I was very popular. There were consults with a number of department heads, each one trying to determine the nature of my pain. Everybody got to prod, prick or send me into cold rooms with loud machines. I was treated well, but not everybody showed empathy. Empathy requires understanding and action; it is more than words, there must be intent to soothe the soul of its pains as well.

The head of oncology was a lovely man, tall and imposing, but also very polite and transparent. After our first visit and a round of tests, he did a personal consult to inform me that the problem was not cancerous in nature, and asked if I’d allow him to return with his students on rounds. I agreed.
Mom happened to be visiting when he rolled around with his interns. She was sitting back, catching her breath after a hot and humid commute on a slow bus. I was laying back in the Wonder Woman socks Barbara sent me, playing WWF with La Belle Dame de Baton Rouge, while he lectured the interns on what they could expect on a worst-case scenario (with varying degrees of horrific details).

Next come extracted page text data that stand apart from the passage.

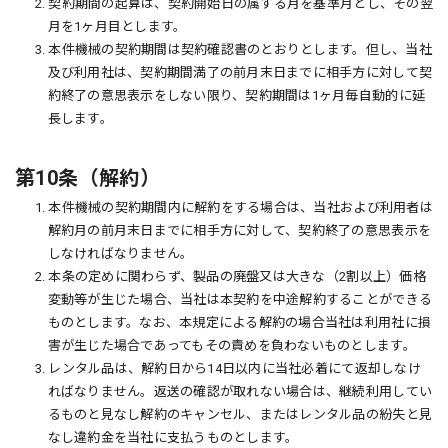
2. 契約期間の起算は、契約開始日の属する月を基準月とし、その翌
月を1ヶ月目とします。
3. 本件機械の契約期間は契約確認書のとおりとします。但し、当社
及び利用社は、契約期間満了の前月末日までに相手方に対して契
約終了の意思表示をしない限り、契約期間は1ヶ月毎自動的に延
長します。
第10条（解約）
1. 本件機械の契約期間内に解約をする場合は、当社および利用者は
解約月の前月末日までに相手方に対して、契約終了の意思表示を
しなければなりません。
2. 本条の定めに関わらず、製品の廃盤又は大きな（2割以上）価格
変動等が生じた場合、当社は本契約を中途解約することができる
ものとします。なお、本規定による解約の場合当社は利用社に損
害が生じた場合であってもその責めを負わないものとします。
3. レンタル品は、解約日から14日以内に当社必着にて返却しなけ
ればなりません。返送の確認が取れない場合は、継続利用してい
るものと見なし解約のキャンセル、またはレンタル品の紛失と見
なし違約金を当社に支払うものとします。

Somehow, Mom missed a word or two of the intro; and, when I looked up, she’d blanched to the point I think she was ready to drop (whether faint or to a stroke was unclear). It quickly dawned on me what was happening.
“No! No, Mom!!! That’s just for them, not about me,” I tried to explain but words got twisted in the delivery.
The doctor stopped, and both he and a dozen students turned to watch my mother’s eyes watering, her skin pallid, her breath clearly gone. 
{Houston, we have a problem: complete meltdown in three, two, one…}
“Mom?” She couldn’t hear me. Her eyes were fixed inward in the horror of the words she had just heard—
She just heard a man tell a bunch of strangers her baby girl was dying!
A good number of the interns were still taking notes or trying to digest the gist of their mini-lecture on differential diagnoses. The doctor, on the other hand, immediately realized the problem, stepped forward toward Mom, and shielded her from the students’ view.
“I apologize,” he said. “The worst case scenario I just mentioned is for academic purposes only, not at all the case with your daughter. The problem with her pain is not an oncology problem.”
He dismissed the students and asked that they wait outside. He hugged Mom and reassured her. His voice was soft, the delivery self-assured and authoritative…

“We have a few very capable teams on the case,” he told her. “She is a strong young woman and I’ve no doubt you’ll have a diagnosis soon.” He spoke to her for a few minutes, and offered to answer any of her questions. Despite not having concrete answers, he gave her enough of a foundation for hope by simply addressing her personally.
He stopped short of promising her they’d fix me, but his moral support implied it. That was all she needed. Slowly her color returned to her lovely face—though she was tired and worried still.

Empathy and excellent bedside manner can be an elixir in itself. Even if applied to someone other than the patient herself.

In writing that scene, with no other details, I wonder if the empathy is palpable on its own. Perhaps it was a combination of the doctor’s no bull approach coupled with an Old World genteel civility. Maybe that was all that it took to perceive empathy. Or perhaps we desperately wanted to see one of these authority figures to possess empathy.

Showing empathy can be tricky in writing—you always run the danger of making it all exposition. And while I don’t necessarily condone profiling, I bet those who literally felt the empathy knew how unusual the main character here is from the archetype of an institutional doctor who is also an administrator (I wrote the anti “House”). 

*For the record, I have health insurance, although I did spend about two years without, and am likely to lose it again soon enough, but that's another story and there is no empathy involved.